Next, the method of dissolving the crude product of 9,9-bis(4-(2-hydroxyethoxy)phenyl)fluorene in at least one solvent selected from the group consisting of aromatic hydrocarbon solvents, ketone solvents and ester solvents, then, initiating deposition of 9,9-bis(4-(2-hydroxyethoxy)phenyl)fluorene at 50° C. or higher to produce the polymorph A of 9,9-bis(4-(2-hydroxyethoxy)phenyl)fluorene will be described.
Example of the aromatic hydrocarbon solvent include toluene, xylene, mesitylene and the like, examples of the ketone solvent include acetone, methyl ethyl ketone, methyl isobutyl ketone, cyclohexanone and the like, examples of the ester solvent include ethyl acetate, butyl acetate and the like, respectively. Preferable are toluene, xylene, acetone and ethyl acetate, more preferable are toluene and xylene, and further preferable is toluene. These solvents can be used as a mixture composed of two or more of them. Thought the use amount of the solvent is not particularly restricted providing 9,9-bis(4-(2-hydroxyethoxy)phenyl)fluorene deposits at 50° C. or higher, it is usually 0.5 to 20-fold by weight, preferably 1 to 10-fold by weight, further preferably 1.5 to 7-fold by weight with respect to 9,9-bis(4-(2-hydroxyethoxy)phenyl)fluorene. When the amount of the solvent is large, there occurs not only poor economy and poor productivity, but also an impossibility of a substantially single crystal form in some cases. When the amount of the solvent is small, there occurs not only an insufficient purification effect thereby increasing impurities, but also an impossibility of a substantially single crystal form in some cases.

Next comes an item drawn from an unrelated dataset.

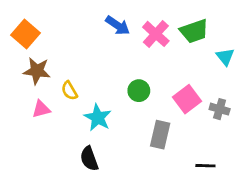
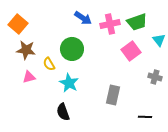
pink cross: (156, 34) -> (110, 24), turned 36
green circle: (139, 91) -> (72, 49), moved, size x1.5
pink square: (187, 99) -> (131, 51), moved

Production of a crystal polymorph in the present invention is carried out by dissolving the crude product of 9,9-bis(4-(2-hydroxyethoxy)phenyl)fluorene in at least one solvent selected from the group consisting of aromatic hydrocarbon solvents, ketone solvents and ester solvents at a temperature higher than 50° C., then, cooling the resultant mixture to initiate deposition of a crystal of 9,9-bis(4-(2-hydroxyethoxy)phenyl)fluorene in the temperature range of 50° C. or higher and lower than the boiling point of the solvent (preferably, 60 to 100° C., more preferably 70 to 90° C.). Though the temperature in melting is not particularly restricted, it is usually 55° C. or higher and not higher than the boiling point of the solvent to be used, preferably 60 to 150° C., further preferably 70 to 110° C. When this temperature is lower, a substantially single crystal form cannot be obtained in some cases. After initiation of deposition of a crystal at 50° C. or higher, the mixture may be further cooled. Thought the temperature at the end of the cooling is not particularly restricted, it is usually −20 to 50° C., preferably 0 to 40° C., further preferably 10 to 30° C. When this temperature is lower, the purity tends to lower, and when this temperature is higher, the amount of loss into the solvent increases, to deteriorate economy and productivity. Though the cooling speed is not particularly restricted, it is usually 0.01 to 2° C., preferably 0.1 to 0.5° C. per minute. During the cooling, a crystal of 9,9-bis(4-(2-hydroxyethoxy)phenyl)fluorene is preferably added as a seed crystal into the mixture. In the case of addition of a crystal seed, it is preferable to add a crystal seed of a polymorph B in a metastable range width, for example, at temperatures lower by 1 to 10° C., preferably by 1 to 3° C. than the temperature of the saturated dissolution point of 9,9-bis(4-(2-hydroxyethoxy)phenyl)fluorene. The amount of the crystal seed to be added is 0.01 to 10% by weight, preferably 0.1 to 1% by weight, further preferably 0.3 to 0.7% by weight with respect to the crude product of 9,9-bis(4-(2-hydroxyethoxy)phenyl)fluorene.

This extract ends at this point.